However, canon law experts said that in order for the excommunication to have actual effect, it must be formally declared by the pope, and that that requires a process that could take into account several factors.

"This one is an automatic penalty, but in order for it to have effect in the external forum, it must be declared," said the Rev. James Conn, a professor of canon law at Rome's Pontifical Gregorian University.

"That doesn't mean it isn't binding in conscience on the person if he incurs it automatically ... (but) there needs to be a procedure before a penalty is declared," he said.

Attempts to reach Navarro-Valls on Friday were unsuccessful.

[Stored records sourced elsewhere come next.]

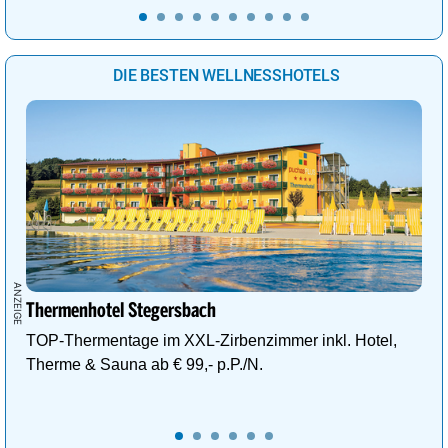
DIE BESTEN WELLNESSHOTELS
Thermenhotel Stegersbach
TOP-Thermentage im XXL-Zirbenzimmer inkl. Hotel,
Therme & Sauna ab € 99,- p.P./N.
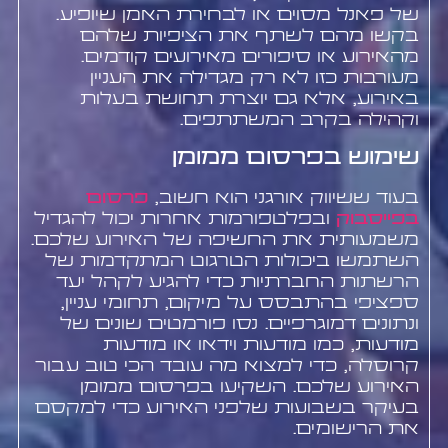
של פאנל מסוים או לבחירת האמן שיופיע.
בקשו מהם לשתף את הציפיות שלהם
מהאירוע או סיפורים מאירועים קודמים.
מעורבות כזו לא רק מגדילה את העניין
באירוע, אלא גם יוצרת תחושת בעלות
וקהילה בקרב המשתתפים.
שימוש בפרסום ממומן
בעוד ששיווק אורגני הוא חשוב,
פרסום
בפייסבוק
ובפלטפורמות אחרות יכול להגדיל
משמעותית את החשיפה של האירוע שלכם.
השתמשו ביכולות הטרגוט המתקדמות של
הרשתות החברתיות כדי להגיע לקהל יעד
ספציפי בהתבסס על מיקום, תחומי עניין,
ונתונים דמוגרפיים. נסו פורמטים שונים של
מודעות, כמו מודעות וידאו או מודעות
קרוסלה, כדי למצוא מה עובד הכי טוב עבור
האירוע שלכם. השקיעו בפרסום ממומן
בעיקר בשבועות שלפני האירוע כדי למקסם
את הרישומים.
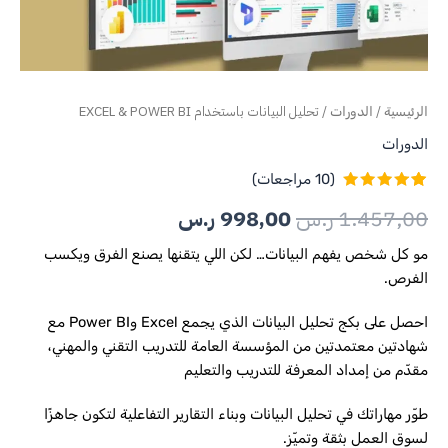
/
/ تحليل البيانات باستخدام EXCEL & POWER BI
الرئيسية
الدورات
الدورات
(
10
مراجعات)
10
تم التقييم
1.457,00
ر.س
998,00
ر.س
بـ
5.00
من
5 بناءً على
تقييم
مو كل شخص يفهم البيانات… لكن اللي يتقنها يصنع الفرق ويكسب
عملاء
الفرص.
احصل على بكج تحليل البيانات الذي يجمع Excel وPower BI مع
شهادتين معتمدتين من المؤسسة العامة للتدريب التقني والمهني،
مقدّم من إمداد المعرفة للتدريب والتعليم
طوّر مهاراتك في تحليل البيانات وبناء التقارير التفاعلية لتكون جاهزًا
لسوق العمل بثقة وتميّز.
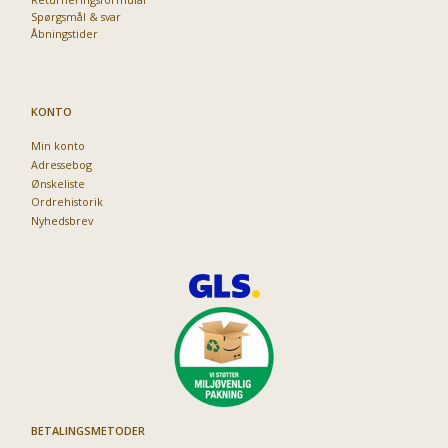
Spørgsmål & svar
Åbningstider
KONTO
Min konto
Adressebog
Ønskeliste
Ordrehistorik
Nyhedsbrev
BETALINGSMETODER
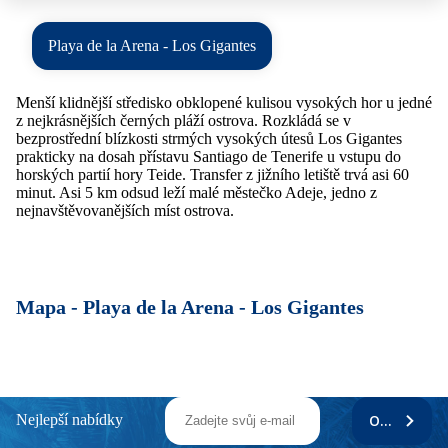
Playa de la Arena - Los Gigantes
Menší klidnější středisko obklopené kulisou vysokých hor u jedné
z nejkrásnějších černých pláží ostrova. Rozkládá se v
bezprostřední blízkosti strmých vysokých útesů Los Gigantes
prakticky na dosah přístavu Santiago de Tenerife u vstupu do
horských partií hory Teide. Transfer z jižního letiště trvá asi 60
minut. Asi 5 km odsud leží malé městečko Adeje, jedno z
nejnavštěvovanějších míst ostrova.
Mapa -
Playa de la Arena - Los Gigantes
Nejlepší nabídky
ODEBÍRAT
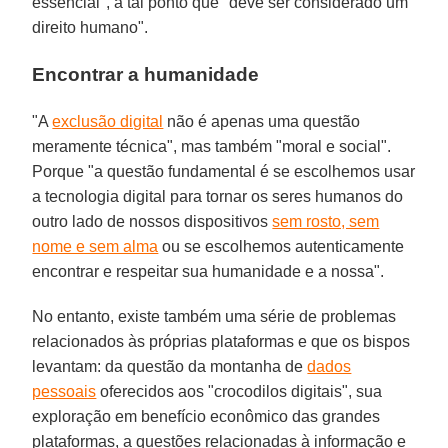
essencial", a tal ponto que "deve ser considerado um
direito humano".
Encontrar a humanidade
"A
exclusão digital
não é apenas uma questão
meramente técnica", mas também "moral e social".
Porque "a questão fundamental é se escolhemos usar
a tecnologia digital para tornar os seres humanos do
outro lado de nossos dispositivos
sem rosto, sem
nome e sem alma
ou se escolhemos autenticamente
encontrar e respeitar sua humanidade e a nossa".
No entanto, existe também uma série de problemas
relacionados às próprias plataformas e que os bispos
levantam: da questão da montanha de
dados
pessoais
oferecidos aos "crocodilos digitais", sua
exploração em benefício econômico das grandes
plataformas, a questões relacionadas à informação e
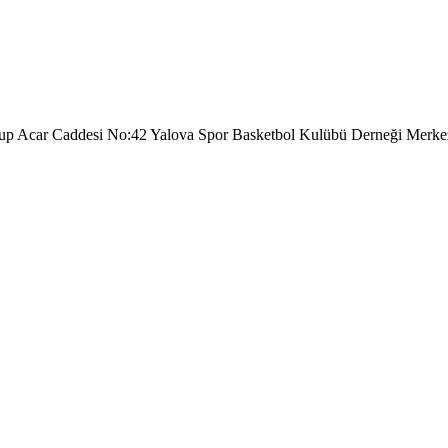
kup Acar Caddesi No:42 Yalova Spor Basketbol Kulübü Derneği Merke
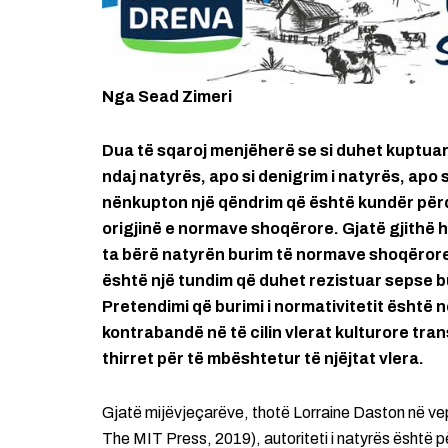
Nga Sead Zimeri
Dua të sqaroj menjëherë se si duhet kuptuar tit
ndaj natyrës, apo si denigrim i natyrës, apo 
nënkupton një qëndrim që është kundër përdor
origjinë e normave shoqërore. Gjatë gjithë h
ta bërë natyrën burim të normave shoqërore
është një tundim që duhet rezistuar sepse b
Pretendimi që burimi i normativitetit është n
kontrabandë në të cilin vlerat kulturore tra
thirret për të mbështetur të njëjtat vlera.
Gjatë mijëvjeçarëve, thotë Lorraine Daston në ve
The MIT Press, 2019), autoriteti i natyrës është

However, a Vatican official, speaking on condition of anonymity because he wasn't authorized to interpret church law, said Thursday that while church law provides for automatic excommunication, the fact that the prelates may have been pressured was important.

"There are two levels: The objective level, which says the law is automatic, and a subjective level, which only God knows. That is a matter between them and God," said the official.

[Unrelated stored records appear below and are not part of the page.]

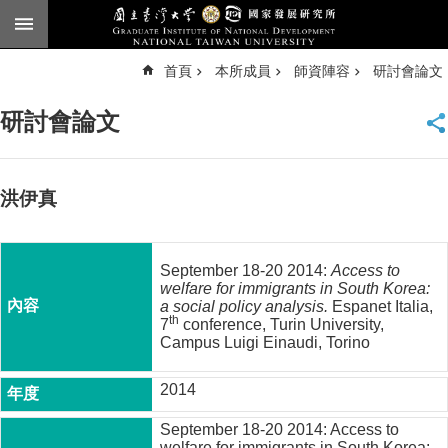
跳到主要內容區塊
進
首頁
本所成員
師資陣容
研討會論文
階
搜
尋
研討會論文
臺
大
首
頁
洪伊真
English
公
September 18-20 2014:
Access to
告
welfare for immigrants in South Korea:
a social policy analysis
.
Espanet Italia,
本
th
7
conference, Turin University,
所
Campus Luigi Einaudi, Torino
簡
介
2014
本
September 18-20 2014: Access to
所
welfare for immigrants in South Korea:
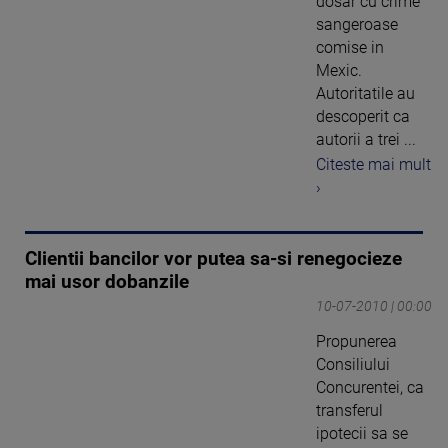
dosar cu crime
sangeroase
comise in
Mexic.
Autoritatile au
descoperit ca
autorii a trei ...
Citeste mai mult
›
Clientii bancilor vor putea sa-si renegocieze
mai usor dobanzile
10-07-2010 | 00:00
Propunerea
Consiliului
Concurentei, ca
transferul
ipotecii sa se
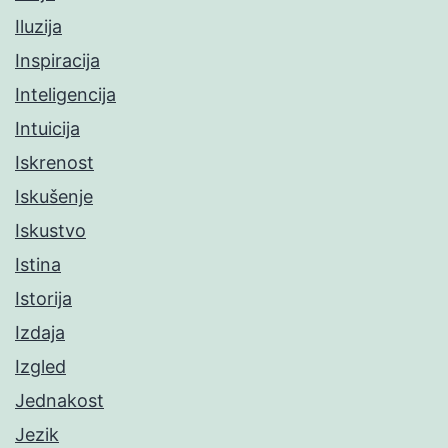
Iluzija
Inspiracija
Inteligencija
Intuicija
Iskrenost
Iskušenje
Iskustvo
Istina
Istorija
Izdaja
Izgled
Jednakost
Jezik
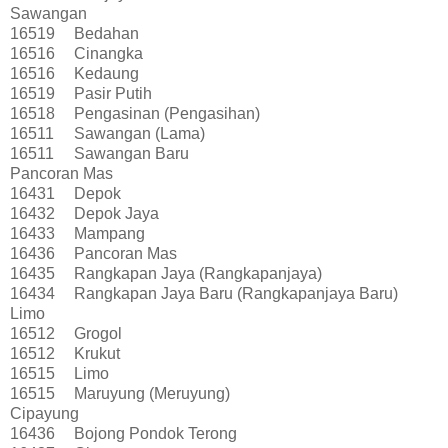
Sawangan
16519
Bedahan
16516
Cinangka
16516
Kedaung
16519
Pasir Putih
16518
Pengasinan (Pengasihan)
16511
Sawangan (Lama)
16511
Sawangan Baru
Pancoran Mas
16431
Depok
16432
Depok Jaya
16433
Mampang
16436
Pancoran Mas
16435
Rangkapan Jaya (Rangkapanjaya)
16434
Rangkapan Jaya Baru (Rangkapanjaya Baru)
Limo
16512
Grogol
16512
Krukut
16515
Limo
16515
Maruyung (Meruyung)
Cipayung
16436
Bojong Pondok Terong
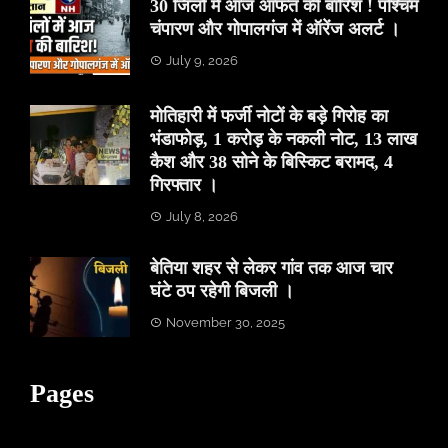
30 जिलों में आज आफत की बारिश ! पश्चिम
चंपारण और गोपालगंज में ऑरेंज अलर्ट ।
July 9, 2026
मोतिहारी में फर्जी नोटों के बड़े गिरोह का
भंडाफोड़, 1 करोड़ के नकली नोट, 13 लाख
कैश और 38 सोने के बिस्किट बरामद, 4
गिरफ्तार ।
July 8, 2026
बेतिया शहर से लेकर गांव तक आज चार
घंटे ठप रहेगी बिजली ।
November 30, 2025
Pages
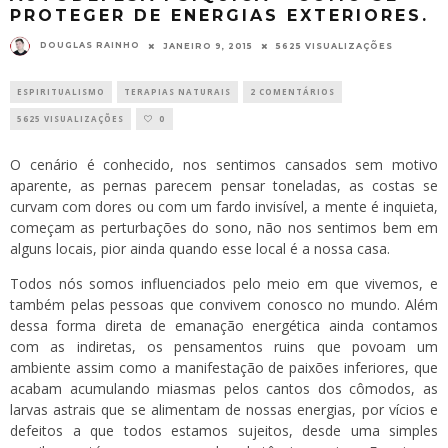
PROTEGER DE ENERGIAS EXTERIORES.
DOUGLAS RAINHO
JANEIRO 9, 2015
5625 VISUALIZAÇÕES
ESPIRITUALISMO
TERAPIAS NATURAIS
2 COMENTÁRIOS
5625 VISUALIZAÇÕES
0
O cenário é conhecido, nos sentimos cansados sem motivo
aparente, as pernas parecem pensar toneladas, as costas se
curvam com dores ou com um fardo invisível, a mente é inquieta,
começam as perturbações do sono, não nos sentimos bem em
alguns locais, pior ainda quando esse local é a nossa casa.
Todos nós somos influenciados pelo meio em que vivemos, e
também pelas pessoas que convivem conosco no mundo. Além
dessa forma direta de emanação energética ainda contamos
com as indiretas, os pensamentos ruins que povoam um
ambiente assim como a manifestação de paixões inferiores, que
acabam acumulando miasmas pelos cantos dos cômodos, as
larvas astrais que se alimentam de nossas energias, por vícios e
defeitos a que todos estamos sujeitos, desde uma simples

Conn noted that Article 1323 in Canon Law sets out exceptions to when church penalties can be imposed, such as when someone "acted under the compulsion of grave fear, even if only relative, or by reason of necessity or grave inconvenience."

"If the act was not a free act, then it's less imputable, less punishable," Conn said.

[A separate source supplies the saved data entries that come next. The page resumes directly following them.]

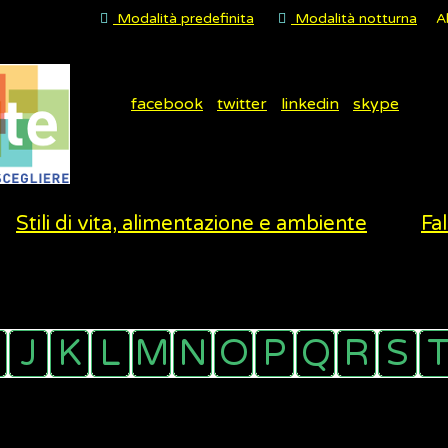
Modalità predefinita
Modalità notturna
A
facebook
twitter
linkedin
skype
Stili di vita, alimentazione e ambiente
Fal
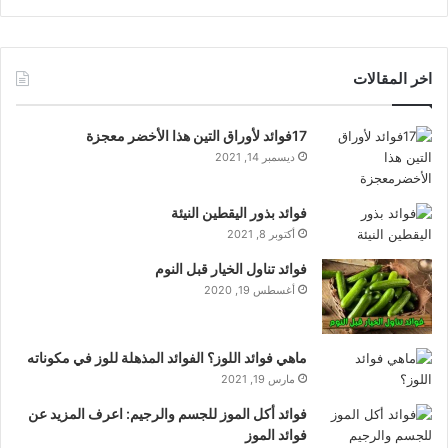
اخر المقالات
17فوائد لأوراق التين هذا الأخضر معجزة
ديسمبر 14, 2021
فوائد بذور اليقطين النيئة
أكتوبر 8, 2021
فوائد تناول الخيار قبل النوم
أغسطس 19, 2020
ماهي فوائد اللوز؟ الفوائد المذهلة للوز في مكوناته
مارس 19, 2021
فوائد أكل الموز للجسم والرجيم: اعرف المزيد عن
فوائد الموز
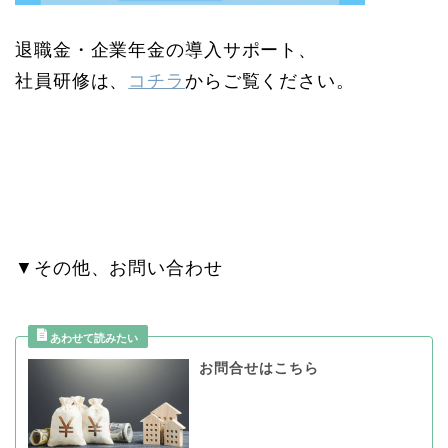
退職金・企業年金の導入サポート、
社員研修は、
コチラ
からご覧ください。
▼その他、お問い合わせ
お問合せはこちら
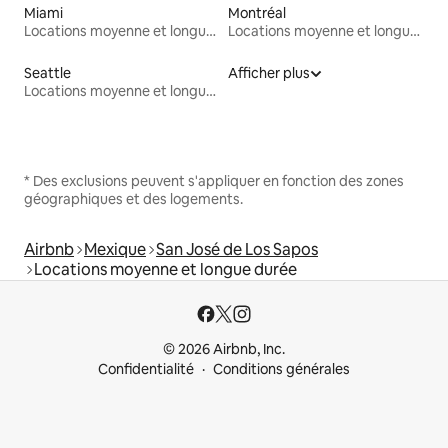
Miami
Montréal
Locations moyenne et longue durée
Locations moyenne et longue durée
Seattle
Afficher plus
Locations moyenne et longue durée
* Des exclusions peuvent s'appliquer en fonction des zones
géographiques et des logements.
Airbnb
Mexique
San José de Los Sapos
Locations moyenne et longue durée
© 2026 Airbnb, Inc.
Confidentialité
Conditions générales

In his statement, Navarro-Valls said Chinese bishops and priests had been subject to "strong pressures and to threats" to take part in the ordinations by "external entities to the church" — an apparent reference to the Chinese Patriotic Catholic Association, the church's official name in China.

"Various prelates have given a refusal to similar pressures, while others were not able to do anything but submit with great interior suffering," the statement continued.

Conn said at this point, only the bishops in question know whether they acted out of fear.

"If the individual himself knows that he did not act out of grave fear, he is burdened in conscience to carry out the excommunication," he said.

Conn likened the situation to that of a woman who obtains an abortion. The act of getting an abortion carries with it the same automatic excommunication. But since there is rarely a formal declaration of an excommunication for an abortion, the woman is burdened with the penalty in her conscience, he said.

Official ties between the Holy See and Beijing were severed after communists took control of China in 1949. While Benedict has reached out to Beijing in hopes of restoring ties, the ordinations this week set back the efforts.

In China, a senior official in the state-backed Catholic church said Friday that religious conflicts can only be addressed after the Vatican establishes diplomatic relations with Beijing.

Liu Bainian, vice chairman of the Chinese Patriotic Catholic Association, a state-backed agency that oversees administration of the Catholic church, called on the Vatican to change its policies toward China.

"Once the relationship between the Chinese government and the Vatican improves, the church issues can be resolved," Liu said in a telephone interview.

Liu's comments were the first official response since the Vatican lashed out against the Chinese church's ordination of the bishops.